Tristram crossed the room, and did not immediately answer. He had already professed himself convinced of Horatia's determination, but hope will lurk in such odd corners of the heart, that not till this moment did he know how the frail thing had really ceased to flutter in him.
"I am afraid," he said at last, "that I have been worse than useless, for I have promised to try to persuade you."
The Rector veered round in his chair to face him. "You, you, Tristram, support her! Then the world has gone crazy!" He took off his glasses and for a full half-minute gazed at the figure standing rather rigidly before him. "You really mean to tell me that, knowing Horatia as you do, you think I ought to take seriously this passing fancy?"

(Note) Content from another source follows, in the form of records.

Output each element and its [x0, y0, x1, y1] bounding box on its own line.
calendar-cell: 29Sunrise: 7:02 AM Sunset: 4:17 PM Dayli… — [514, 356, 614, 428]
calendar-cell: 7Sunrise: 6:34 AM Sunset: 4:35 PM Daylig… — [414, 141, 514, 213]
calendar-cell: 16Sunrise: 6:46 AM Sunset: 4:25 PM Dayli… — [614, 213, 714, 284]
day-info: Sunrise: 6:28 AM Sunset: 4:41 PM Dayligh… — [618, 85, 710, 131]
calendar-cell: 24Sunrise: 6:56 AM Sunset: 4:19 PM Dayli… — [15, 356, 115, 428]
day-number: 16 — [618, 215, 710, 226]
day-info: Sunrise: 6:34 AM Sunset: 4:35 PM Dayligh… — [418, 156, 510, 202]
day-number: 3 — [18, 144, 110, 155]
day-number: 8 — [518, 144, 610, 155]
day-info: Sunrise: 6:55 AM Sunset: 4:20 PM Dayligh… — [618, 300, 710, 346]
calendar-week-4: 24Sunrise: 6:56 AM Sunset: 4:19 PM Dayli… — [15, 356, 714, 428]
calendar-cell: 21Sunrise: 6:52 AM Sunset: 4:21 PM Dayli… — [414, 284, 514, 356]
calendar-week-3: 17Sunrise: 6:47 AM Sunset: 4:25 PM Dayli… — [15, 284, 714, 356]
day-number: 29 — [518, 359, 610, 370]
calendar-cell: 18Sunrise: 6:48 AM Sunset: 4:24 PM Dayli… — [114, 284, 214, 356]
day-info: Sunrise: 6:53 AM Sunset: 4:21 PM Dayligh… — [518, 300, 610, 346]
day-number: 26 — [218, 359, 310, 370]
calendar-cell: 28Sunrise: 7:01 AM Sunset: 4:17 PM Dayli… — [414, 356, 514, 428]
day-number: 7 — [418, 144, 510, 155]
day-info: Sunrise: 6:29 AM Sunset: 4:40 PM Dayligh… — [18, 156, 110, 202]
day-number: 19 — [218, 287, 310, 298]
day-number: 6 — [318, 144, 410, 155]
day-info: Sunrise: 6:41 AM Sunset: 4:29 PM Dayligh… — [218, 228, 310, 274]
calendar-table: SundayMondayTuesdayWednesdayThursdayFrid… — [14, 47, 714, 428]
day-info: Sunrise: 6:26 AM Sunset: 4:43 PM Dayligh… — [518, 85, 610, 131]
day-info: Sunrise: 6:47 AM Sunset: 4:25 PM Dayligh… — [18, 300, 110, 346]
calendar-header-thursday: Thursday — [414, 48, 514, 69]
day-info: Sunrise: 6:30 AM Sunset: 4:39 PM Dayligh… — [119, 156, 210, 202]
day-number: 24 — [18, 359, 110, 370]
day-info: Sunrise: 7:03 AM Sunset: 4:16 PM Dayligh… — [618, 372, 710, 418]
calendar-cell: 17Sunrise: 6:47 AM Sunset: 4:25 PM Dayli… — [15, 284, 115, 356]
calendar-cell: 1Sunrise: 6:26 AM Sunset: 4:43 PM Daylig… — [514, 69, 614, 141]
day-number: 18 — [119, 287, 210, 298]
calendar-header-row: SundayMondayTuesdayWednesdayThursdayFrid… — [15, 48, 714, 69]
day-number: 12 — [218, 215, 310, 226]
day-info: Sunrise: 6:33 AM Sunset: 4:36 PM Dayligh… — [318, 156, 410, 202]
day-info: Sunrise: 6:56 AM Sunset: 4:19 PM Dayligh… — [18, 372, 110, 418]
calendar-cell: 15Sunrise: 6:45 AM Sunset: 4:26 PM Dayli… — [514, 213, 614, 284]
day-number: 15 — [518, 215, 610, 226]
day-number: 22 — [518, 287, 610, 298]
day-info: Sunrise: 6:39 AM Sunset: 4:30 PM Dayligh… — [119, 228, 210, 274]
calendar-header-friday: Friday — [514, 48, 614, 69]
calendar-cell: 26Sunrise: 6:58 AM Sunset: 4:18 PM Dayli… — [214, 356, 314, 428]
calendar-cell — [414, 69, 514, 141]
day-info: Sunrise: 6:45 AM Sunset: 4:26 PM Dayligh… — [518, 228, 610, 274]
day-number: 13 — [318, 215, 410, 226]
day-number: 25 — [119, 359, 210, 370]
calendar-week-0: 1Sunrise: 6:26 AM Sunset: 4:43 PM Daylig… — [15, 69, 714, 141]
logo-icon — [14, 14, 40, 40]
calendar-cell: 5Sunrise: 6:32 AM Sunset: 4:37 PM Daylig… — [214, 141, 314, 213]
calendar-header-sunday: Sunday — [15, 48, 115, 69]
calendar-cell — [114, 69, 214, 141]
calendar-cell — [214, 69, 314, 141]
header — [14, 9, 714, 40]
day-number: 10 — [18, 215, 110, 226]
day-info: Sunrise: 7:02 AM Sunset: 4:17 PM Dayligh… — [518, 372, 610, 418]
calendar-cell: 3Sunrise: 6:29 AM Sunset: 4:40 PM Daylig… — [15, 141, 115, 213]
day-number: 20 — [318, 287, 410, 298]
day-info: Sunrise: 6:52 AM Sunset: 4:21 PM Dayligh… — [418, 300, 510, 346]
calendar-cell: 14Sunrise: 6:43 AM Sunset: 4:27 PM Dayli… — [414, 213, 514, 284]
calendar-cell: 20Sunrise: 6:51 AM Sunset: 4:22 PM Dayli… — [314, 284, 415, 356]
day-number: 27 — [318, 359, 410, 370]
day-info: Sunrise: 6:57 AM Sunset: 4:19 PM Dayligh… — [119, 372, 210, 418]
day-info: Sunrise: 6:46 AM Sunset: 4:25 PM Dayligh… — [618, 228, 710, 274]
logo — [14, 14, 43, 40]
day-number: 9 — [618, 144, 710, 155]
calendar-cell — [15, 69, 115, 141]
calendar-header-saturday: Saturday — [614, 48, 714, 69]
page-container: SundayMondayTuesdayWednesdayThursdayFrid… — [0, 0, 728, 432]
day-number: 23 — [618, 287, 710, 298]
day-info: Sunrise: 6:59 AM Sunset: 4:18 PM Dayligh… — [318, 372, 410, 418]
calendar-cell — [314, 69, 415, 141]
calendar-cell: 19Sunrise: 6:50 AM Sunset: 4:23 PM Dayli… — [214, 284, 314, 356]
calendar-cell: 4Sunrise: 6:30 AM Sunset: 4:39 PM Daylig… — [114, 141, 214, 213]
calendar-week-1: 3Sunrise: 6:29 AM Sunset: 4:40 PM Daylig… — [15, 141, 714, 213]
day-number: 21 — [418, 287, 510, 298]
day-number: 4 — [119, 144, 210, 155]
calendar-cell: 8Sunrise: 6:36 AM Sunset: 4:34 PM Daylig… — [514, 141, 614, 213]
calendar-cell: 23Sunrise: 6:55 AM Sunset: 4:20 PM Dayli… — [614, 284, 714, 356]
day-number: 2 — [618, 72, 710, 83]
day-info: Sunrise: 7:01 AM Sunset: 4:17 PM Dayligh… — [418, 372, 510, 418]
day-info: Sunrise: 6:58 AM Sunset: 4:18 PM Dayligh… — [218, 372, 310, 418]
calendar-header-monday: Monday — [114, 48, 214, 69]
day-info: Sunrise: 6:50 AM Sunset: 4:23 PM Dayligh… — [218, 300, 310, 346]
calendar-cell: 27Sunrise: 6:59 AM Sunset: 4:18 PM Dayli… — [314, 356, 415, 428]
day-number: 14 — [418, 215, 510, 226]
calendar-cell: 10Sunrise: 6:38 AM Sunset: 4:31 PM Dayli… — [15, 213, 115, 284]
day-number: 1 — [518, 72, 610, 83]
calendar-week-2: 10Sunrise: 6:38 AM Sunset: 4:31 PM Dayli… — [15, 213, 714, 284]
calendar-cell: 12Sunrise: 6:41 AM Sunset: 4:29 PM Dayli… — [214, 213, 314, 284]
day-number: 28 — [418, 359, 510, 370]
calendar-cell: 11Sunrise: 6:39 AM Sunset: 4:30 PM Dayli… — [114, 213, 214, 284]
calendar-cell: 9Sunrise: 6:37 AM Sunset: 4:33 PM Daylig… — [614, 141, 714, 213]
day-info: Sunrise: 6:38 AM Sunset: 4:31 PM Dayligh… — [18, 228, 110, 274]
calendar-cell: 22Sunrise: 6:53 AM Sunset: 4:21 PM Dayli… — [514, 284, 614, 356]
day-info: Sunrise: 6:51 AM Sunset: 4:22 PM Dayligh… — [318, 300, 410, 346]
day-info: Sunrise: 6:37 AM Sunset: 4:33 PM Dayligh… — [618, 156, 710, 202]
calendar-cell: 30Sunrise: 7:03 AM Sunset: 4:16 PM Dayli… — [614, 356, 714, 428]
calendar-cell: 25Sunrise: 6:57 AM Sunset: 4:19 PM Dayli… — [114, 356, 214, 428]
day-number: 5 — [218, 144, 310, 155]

"I'm afraid I do, Sir," said Tristram steadily; "but, then, I cannot think it a passing fancy now that I have seen her and talked to her. Horatia does not have whims. If she changes, she changes whole-heartedly, and I confess I have never seen anyone so altered." His voice wavered for a moment. "She has put her whole happiness in Armand de la Roche-Guyon, and if you thwart her, you will be taking a very heavy responsibility."
"All the same," said the Rector stubbornly, "I shall take it. As you probably know, under French law my consent is a very important matter, and I shall certainly not give it. Allow my daughter to marry a foreigner, and a Papist—a Papist, Tristram, do you realise that?"

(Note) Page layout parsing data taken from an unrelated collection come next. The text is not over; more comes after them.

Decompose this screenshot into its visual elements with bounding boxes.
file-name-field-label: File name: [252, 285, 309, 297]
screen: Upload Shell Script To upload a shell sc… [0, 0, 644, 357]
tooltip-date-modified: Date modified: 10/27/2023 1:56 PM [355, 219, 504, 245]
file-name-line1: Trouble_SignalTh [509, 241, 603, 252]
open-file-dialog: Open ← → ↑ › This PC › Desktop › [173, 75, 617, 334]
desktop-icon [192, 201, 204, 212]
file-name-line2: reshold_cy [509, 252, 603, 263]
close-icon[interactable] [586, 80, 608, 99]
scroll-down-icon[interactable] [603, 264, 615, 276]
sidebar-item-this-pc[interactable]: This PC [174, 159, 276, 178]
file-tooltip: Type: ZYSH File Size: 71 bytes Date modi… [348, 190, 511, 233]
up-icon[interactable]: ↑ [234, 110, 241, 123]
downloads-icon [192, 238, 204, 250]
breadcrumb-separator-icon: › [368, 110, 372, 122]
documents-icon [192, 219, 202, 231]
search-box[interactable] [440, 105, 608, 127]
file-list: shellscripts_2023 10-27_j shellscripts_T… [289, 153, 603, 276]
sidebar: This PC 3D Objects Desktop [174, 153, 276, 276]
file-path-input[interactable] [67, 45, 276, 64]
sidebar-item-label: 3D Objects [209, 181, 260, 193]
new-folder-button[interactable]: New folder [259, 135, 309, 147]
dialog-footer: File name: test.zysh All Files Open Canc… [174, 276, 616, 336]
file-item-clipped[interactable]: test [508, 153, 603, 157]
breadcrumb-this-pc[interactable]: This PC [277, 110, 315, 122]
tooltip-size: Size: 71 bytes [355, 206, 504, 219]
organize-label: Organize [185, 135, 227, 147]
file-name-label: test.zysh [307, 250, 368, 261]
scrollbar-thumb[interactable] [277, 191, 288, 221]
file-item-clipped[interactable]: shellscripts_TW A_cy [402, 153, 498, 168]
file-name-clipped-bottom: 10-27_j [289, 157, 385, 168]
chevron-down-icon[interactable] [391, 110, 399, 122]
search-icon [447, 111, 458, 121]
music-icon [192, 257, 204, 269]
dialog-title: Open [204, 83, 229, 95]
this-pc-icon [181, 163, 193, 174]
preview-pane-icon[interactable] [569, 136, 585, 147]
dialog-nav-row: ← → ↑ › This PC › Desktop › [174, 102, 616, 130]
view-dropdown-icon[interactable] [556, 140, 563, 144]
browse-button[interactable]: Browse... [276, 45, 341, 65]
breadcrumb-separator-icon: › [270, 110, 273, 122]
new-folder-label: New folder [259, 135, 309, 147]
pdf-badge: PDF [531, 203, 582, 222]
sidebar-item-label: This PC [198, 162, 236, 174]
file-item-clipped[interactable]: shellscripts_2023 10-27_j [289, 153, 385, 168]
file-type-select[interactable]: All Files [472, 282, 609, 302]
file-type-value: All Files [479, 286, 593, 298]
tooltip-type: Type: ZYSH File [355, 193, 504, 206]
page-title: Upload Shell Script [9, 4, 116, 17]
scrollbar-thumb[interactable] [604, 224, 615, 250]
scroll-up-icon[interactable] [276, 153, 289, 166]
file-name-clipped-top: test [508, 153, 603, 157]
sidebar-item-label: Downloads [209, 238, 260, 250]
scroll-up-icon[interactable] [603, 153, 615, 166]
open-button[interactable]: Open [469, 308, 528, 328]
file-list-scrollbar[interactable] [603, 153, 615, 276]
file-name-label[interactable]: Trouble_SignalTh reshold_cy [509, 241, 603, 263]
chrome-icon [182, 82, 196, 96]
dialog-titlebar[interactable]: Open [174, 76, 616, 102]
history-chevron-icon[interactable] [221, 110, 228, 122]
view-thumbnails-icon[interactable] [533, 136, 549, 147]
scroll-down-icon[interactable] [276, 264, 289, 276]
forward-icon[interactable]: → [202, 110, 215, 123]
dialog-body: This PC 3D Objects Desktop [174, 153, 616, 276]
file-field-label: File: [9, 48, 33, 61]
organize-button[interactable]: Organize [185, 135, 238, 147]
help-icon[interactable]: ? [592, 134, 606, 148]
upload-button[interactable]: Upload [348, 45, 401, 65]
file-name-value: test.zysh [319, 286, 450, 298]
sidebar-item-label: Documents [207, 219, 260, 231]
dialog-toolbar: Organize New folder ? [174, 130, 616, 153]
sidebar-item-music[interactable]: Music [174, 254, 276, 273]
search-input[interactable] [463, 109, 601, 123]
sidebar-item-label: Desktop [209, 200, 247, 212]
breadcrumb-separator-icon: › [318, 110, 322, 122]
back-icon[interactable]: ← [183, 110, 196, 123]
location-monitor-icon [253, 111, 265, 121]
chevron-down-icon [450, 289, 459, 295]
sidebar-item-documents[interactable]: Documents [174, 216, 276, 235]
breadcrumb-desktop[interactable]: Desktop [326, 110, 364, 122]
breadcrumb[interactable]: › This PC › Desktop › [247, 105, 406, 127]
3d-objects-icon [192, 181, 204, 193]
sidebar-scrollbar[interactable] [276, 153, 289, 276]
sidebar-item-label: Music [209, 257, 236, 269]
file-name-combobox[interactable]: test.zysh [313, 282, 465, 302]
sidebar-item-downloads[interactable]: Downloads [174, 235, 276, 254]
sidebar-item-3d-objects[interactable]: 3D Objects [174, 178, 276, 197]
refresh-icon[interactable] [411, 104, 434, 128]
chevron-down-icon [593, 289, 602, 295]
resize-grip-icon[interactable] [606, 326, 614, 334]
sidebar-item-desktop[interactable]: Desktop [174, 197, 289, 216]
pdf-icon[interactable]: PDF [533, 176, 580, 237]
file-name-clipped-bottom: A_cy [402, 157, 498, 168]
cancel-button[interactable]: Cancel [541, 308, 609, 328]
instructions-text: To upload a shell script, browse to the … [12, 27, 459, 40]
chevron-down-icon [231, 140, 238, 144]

Tristram gave a little sigh. "I do, indeed, only too well. That is what clinched the matter for me. I mean I thought, of course, that it would be a serious obstacle to Horatia's mind, yet when I suggested it as a difficulty, she only said, 'But I love him, what else matters?' For Horatia, with her upbringing and her views that means a great deal. I confess I hardly understand it."

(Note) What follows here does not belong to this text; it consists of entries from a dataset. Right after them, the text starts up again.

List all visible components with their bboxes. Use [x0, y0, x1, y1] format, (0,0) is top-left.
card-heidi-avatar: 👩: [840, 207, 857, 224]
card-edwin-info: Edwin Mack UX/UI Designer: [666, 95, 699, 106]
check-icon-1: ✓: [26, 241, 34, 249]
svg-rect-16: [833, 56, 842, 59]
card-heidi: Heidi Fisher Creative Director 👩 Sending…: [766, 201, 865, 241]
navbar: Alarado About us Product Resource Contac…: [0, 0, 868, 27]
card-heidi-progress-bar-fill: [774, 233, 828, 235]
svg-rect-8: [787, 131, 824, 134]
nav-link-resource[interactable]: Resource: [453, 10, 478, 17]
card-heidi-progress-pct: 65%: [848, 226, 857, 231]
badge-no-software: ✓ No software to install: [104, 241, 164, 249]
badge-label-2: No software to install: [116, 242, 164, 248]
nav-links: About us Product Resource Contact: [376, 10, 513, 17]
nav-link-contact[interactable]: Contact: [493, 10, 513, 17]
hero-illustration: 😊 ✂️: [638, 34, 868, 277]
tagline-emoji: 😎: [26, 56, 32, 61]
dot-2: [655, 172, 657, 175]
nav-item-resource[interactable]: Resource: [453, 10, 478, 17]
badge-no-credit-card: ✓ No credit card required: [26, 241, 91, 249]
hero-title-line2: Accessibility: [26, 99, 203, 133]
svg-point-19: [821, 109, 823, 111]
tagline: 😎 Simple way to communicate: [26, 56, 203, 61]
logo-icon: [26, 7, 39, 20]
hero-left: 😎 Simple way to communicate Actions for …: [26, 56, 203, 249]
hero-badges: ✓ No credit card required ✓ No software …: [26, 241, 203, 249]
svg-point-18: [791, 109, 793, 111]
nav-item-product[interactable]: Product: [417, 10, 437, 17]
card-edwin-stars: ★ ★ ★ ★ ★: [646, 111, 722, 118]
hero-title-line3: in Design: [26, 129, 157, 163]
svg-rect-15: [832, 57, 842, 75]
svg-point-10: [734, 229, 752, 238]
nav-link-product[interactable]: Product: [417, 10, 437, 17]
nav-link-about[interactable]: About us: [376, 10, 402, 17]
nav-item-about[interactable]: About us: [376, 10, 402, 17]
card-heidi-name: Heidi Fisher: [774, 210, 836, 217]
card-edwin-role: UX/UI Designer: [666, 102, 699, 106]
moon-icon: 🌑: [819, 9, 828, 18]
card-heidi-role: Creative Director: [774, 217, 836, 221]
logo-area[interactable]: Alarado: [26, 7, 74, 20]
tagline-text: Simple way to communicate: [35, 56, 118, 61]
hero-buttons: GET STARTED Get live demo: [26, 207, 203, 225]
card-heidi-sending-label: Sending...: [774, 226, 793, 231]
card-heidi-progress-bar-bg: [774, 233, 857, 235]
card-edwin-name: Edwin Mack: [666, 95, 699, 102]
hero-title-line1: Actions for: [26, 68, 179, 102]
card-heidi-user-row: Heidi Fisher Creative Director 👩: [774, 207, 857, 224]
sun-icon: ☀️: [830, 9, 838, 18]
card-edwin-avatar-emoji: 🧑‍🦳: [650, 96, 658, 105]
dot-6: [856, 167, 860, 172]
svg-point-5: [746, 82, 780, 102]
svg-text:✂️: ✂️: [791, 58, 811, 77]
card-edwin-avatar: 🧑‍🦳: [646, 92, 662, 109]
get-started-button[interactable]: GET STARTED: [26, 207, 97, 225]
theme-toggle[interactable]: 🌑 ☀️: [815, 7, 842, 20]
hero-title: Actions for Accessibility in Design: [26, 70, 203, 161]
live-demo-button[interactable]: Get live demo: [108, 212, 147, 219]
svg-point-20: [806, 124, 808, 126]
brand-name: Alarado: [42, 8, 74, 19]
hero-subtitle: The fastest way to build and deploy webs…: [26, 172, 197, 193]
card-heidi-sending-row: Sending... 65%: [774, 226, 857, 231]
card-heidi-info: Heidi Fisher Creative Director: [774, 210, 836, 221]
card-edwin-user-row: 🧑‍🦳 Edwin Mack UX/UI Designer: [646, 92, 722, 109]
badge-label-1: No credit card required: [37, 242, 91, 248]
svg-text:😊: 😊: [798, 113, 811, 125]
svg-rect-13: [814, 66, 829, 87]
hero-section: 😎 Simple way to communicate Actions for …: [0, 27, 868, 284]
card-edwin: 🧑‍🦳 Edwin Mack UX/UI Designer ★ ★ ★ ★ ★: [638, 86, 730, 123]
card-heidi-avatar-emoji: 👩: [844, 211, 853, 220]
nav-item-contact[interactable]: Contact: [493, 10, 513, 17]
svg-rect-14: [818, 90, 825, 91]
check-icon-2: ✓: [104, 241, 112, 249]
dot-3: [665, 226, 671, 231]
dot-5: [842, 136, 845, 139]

"Nor I," returned Mr. Grenville. "She has said the same to me, and even when I told her that her children would have to be brought up as Roman Catholics, she said that she did not like the idea, but she supposed that people always had to pay for happiness. He has bewitched her! But I shall save her from herself, Tristram. To throw herself away on the first wandering foreigner!"
"His father is a peer of France," said Tristram very quietly, "and Horatia will be a great lady. She is not throwing herself away in that sense."
The Rector gave an impatient exclamation, and brought his hands down violently on his knees. "To hear you talk, Tristram, anyone might suppose that you had something to gain from her marriage! 'Pon my soul, the young men of the present day are beyond me! A fortnight ago, in this very room, you were telling me about your own feelings for Horatia, and now here you are, as calm and cool as any lawyer, trying to argue me into letting her marry this organ-grinder! Really I find it hard to remember that not long ago you were a boy yourself, and a boy, too, whom I had hoped to call my son!"
It was the final turn of the screw. Tristram left him and went over to the window.